I am nauseated, happy, sad, nervous, scared, excited, antsy, and idk what else.... I keep crying. I keep crying because I am SO excited but I have to keep a guard up, but I don't want to. I want to embrace EVERY moment that we are experiencing. But what happens if I get him, I hold him, I do skin to skin with him off and on and at 23 hours old she takes him back?
I am soooo scared. I am sooo nervous. What if she doesn't like us when she meets us? Whats so crazy is that I already love her so much. I think she is so courageous and selfless and amazing for acknowledging someone else could give her son a better life. That is TOUGH and she was brave enough to do it.
Now that we are only three days away from induction date I am reflecting on this experience. One reason I am so scared is because this entire, very short process, has gone SO smoothly. I hear stories from people that have experienced multiple failed in vitro rounds, failed adoptions, etc and they are STILL waiting.
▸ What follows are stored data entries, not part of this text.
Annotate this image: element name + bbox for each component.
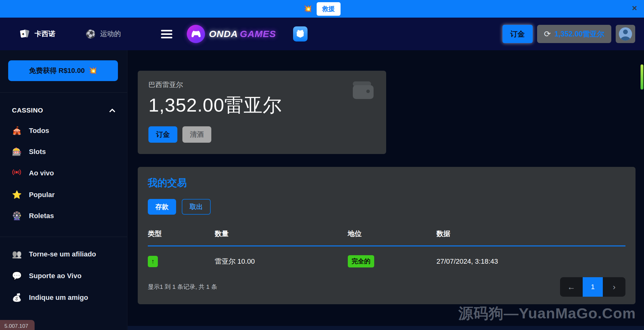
circus-tent-icon: 🎪 (12, 126, 21, 135)
wallet-currency-label: 巴西雷亚尔 (148, 80, 375, 90)
table-header-divider (148, 245, 625, 246)
affiliate-icon: 👥 (12, 250, 21, 259)
star-icon: ⭐ (12, 190, 21, 199)
row-amount: 雷亚尔 10.00 (215, 257, 348, 266)
collision-emoji-icon: 💥 (303, 5, 312, 13)
divider (0, 92, 127, 93)
sidebar-item-todos[interactable]: 🎪 Todos (0, 126, 127, 135)
watermark-text: 源码狗—YuanMaGo.Com (458, 304, 636, 323)
notice-bar: 💥 救援 × (0, 0, 644, 18)
wallet-card: 巴西雷亚尔 1,352.00雷亚尔 订金 清酒 (138, 71, 386, 154)
gift-button[interactable]: 🎁 (293, 26, 308, 41)
main-content: 巴西雷亚尔 1,352.00雷亚尔 订金 清酒 我的交易 存款 取出 类型 数量… (128, 50, 644, 330)
free-bonus-button[interactable]: 免费获得 R$10.00 💥 (8, 60, 118, 81)
sidebar-item-affiliate[interactable]: 👥 Torne-se um afiliado (0, 250, 127, 259)
logo-text: ONDAGAMES (209, 29, 276, 39)
header-balance: 1,352.00雷亚尔 (554, 29, 604, 39)
wallet-deposit-button[interactable]: 订金 (148, 126, 177, 143)
balance-pill[interactable]: ⟳ 1,352.00雷亚尔 (537, 25, 611, 43)
live-broadcast-icon (12, 168, 21, 178)
header-deposit-button[interactable]: 订金 (502, 25, 533, 43)
pagination-next-icon[interactable]: › (603, 277, 625, 297)
wallet-icon (353, 81, 374, 99)
hamburger-menu-icon[interactable] (161, 30, 172, 38)
scrollbar-thumb[interactable] (641, 64, 643, 90)
deposit-arrow-icon: ↑ (148, 256, 158, 267)
sidebar-item-popular[interactable]: ⭐ Popular (0, 190, 127, 199)
nav-casino-label: 卡西诺 (35, 29, 55, 39)
chat-bubbles-icon: 💬 (12, 271, 21, 280)
sidebar-item-ao-vivo[interactable]: Ao vivo (0, 168, 127, 178)
app-header: ♠ 卡西诺 ⚽ 运动的 🎮 ONDAGAMES 🎁 订金 ⟳ 1,352.00雷… (0, 18, 644, 50)
tab-withdrawals[interactable]: 取出 (182, 199, 211, 215)
nav-sports-label: 运动的 (100, 29, 121, 39)
sidebar-item-refer-friend[interactable]: 💰 Indique um amigo (0, 293, 127, 302)
col-header-amount: 数量 (215, 229, 348, 239)
header-right-controls: 订金 ⟳ 1,352.00雷亚尔 (502, 25, 635, 43)
wallet-balance: 1,352.00雷亚尔 (148, 93, 375, 118)
table-header-row: 类型 数量 地位 数据 (148, 229, 625, 239)
pagination: ← 1 › (560, 277, 625, 297)
divider (0, 237, 127, 237)
collision-emoji-icon: 💥 (88, 67, 97, 75)
roulette-wheel-icon: 🎡 (12, 211, 21, 220)
cassino-section-toggle[interactable]: CASSINO (12, 107, 114, 114)
sidebar-item-live-support[interactable]: 💬 Suporte ao Vivo (0, 271, 127, 280)
nav-item-casino[interactable]: ♠ 卡西诺 (19, 29, 55, 39)
playing-cards-icon: ♠ (19, 29, 30, 39)
bonus-label: 免费获得 R$10.00 (29, 66, 85, 75)
table-row: ↑ 雷亚尔 10.00 完全的 27/07/2024, 3:18:43 (148, 255, 625, 267)
chevron-up-icon (109, 108, 115, 115)
transactions-title: 我的交易 (148, 176, 625, 190)
sidebar: 免费获得 R$10.00 💥 CASSINO 🎪 Todos 🎰 Slots A… (0, 50, 127, 330)
corner-counter-badge: 5.007.107 (0, 320, 35, 330)
soccer-ball-icon: ⚽ (86, 29, 96, 39)
transactions-table: 类型 数量 地位 数据 ↑ 雷亚尔 10.00 完全的 27/07/2024, … (148, 229, 625, 267)
cassino-section-title: CASSINO (12, 107, 43, 114)
money-bag-icon: 💰 (12, 293, 21, 302)
refresh-icon[interactable]: ⟳ (544, 29, 551, 39)
gift-icon: 🎁 (296, 30, 304, 38)
rescue-button[interactable]: 救援 (317, 2, 341, 16)
sidebar-item-slots[interactable]: 🎰 Slots (0, 147, 127, 156)
tab-deposits[interactable]: 存款 (148, 199, 176, 215)
col-header-date: 数据 (436, 229, 625, 239)
records-summary: 显示1 到 1 条记录, 共 1 条 (148, 283, 217, 291)
onda-games-logo[interactable]: 🎮 ONDAGAMES (187, 25, 276, 43)
nav-item-sports[interactable]: ⚽ 运动的 (86, 29, 121, 39)
pagination-prev-icon[interactable]: ← (560, 277, 583, 297)
col-header-type: 类型 (148, 229, 215, 239)
transactions-section: 我的交易 存款 取出 类型 数量 地位 数据 ↑ 雷亚尔 10.00 完全的 2… (138, 167, 636, 304)
row-date: 27/07/2024, 3:18:43 (436, 257, 625, 266)
footer-strip (128, 326, 644, 330)
slot-machine-icon: 🎰 (12, 147, 21, 156)
wallet-withdraw-button[interactable]: 清酒 (182, 126, 211, 143)
sidebar-item-roletas[interactable]: 🎡 Roletas (0, 211, 127, 220)
col-header-status: 地位 (348, 229, 436, 239)
pagination-page-1[interactable]: 1 (583, 277, 603, 297)
avatar-icon (619, 27, 632, 41)
status-badge: 完全的 (348, 255, 374, 267)
gamepad-logo-icon: 🎮 (187, 25, 205, 43)
account-button[interactable] (616, 25, 635, 43)
close-icon[interactable]: × (632, 4, 637, 13)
Cory and I haven't even went through that, and we were matched so quickly... I hope we are not due for our failure. I hope that since God put us here he will get us through it.
A lady the other night said to me "When You Plan He Laughs..." Wow, how true is that? And that is why I cannot plan, that is why I have to put every ounce of trust in the Lord and the outcome will be what was supposed to happen.
These next few days may be the absolute most amazing experience of my life. It already has been. The day we were matched was the day I found out I was "pregnant," pregnant with Carter who would only be here in one month! Every day he truly has grown in my heart and I am beyond ready to hold this sweet little miracle.
But these next few days could be the worst experience ever. I could be the hardest most emotional days, but I am praying... so hard.. and I am trusting the Lord so I know, though I may cry non stop for days that I will be able to seethe reason and blessing in all of this.
So, here we are, just one day from catching our flight, my maternity leave has begun, and I am spending the last day with my babies here at home (my puppies). I will update as we are in Utah and def update once we get him. Thank you all sooooo much for prayers, you have been our backbone!